----- Supplied material -----
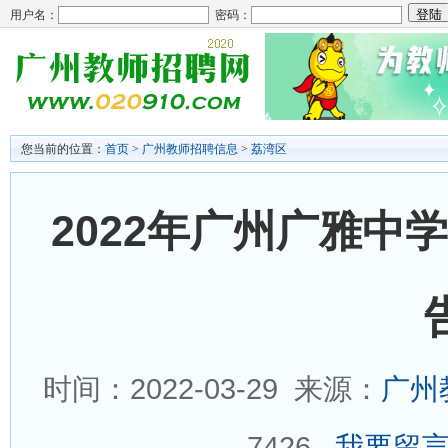
用户名：
密码：
您当前的位置：
首页
>
广州教师招聘信息
>
荔湾区
2022年广州广雅中
时间：2022-03-29 来源：
广州
7426
我要留言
-----
§ **To do**
Repeat each line of the material exactly, please, and skip every picture.

§ **Answer for this exercise**
用户名：
密码：
您当前的位置：
首页
>
广州教师招聘信息
>
荔湾区
2022年广州广雅中
时间：2022-03-29 来源：
广州
7426
我要留言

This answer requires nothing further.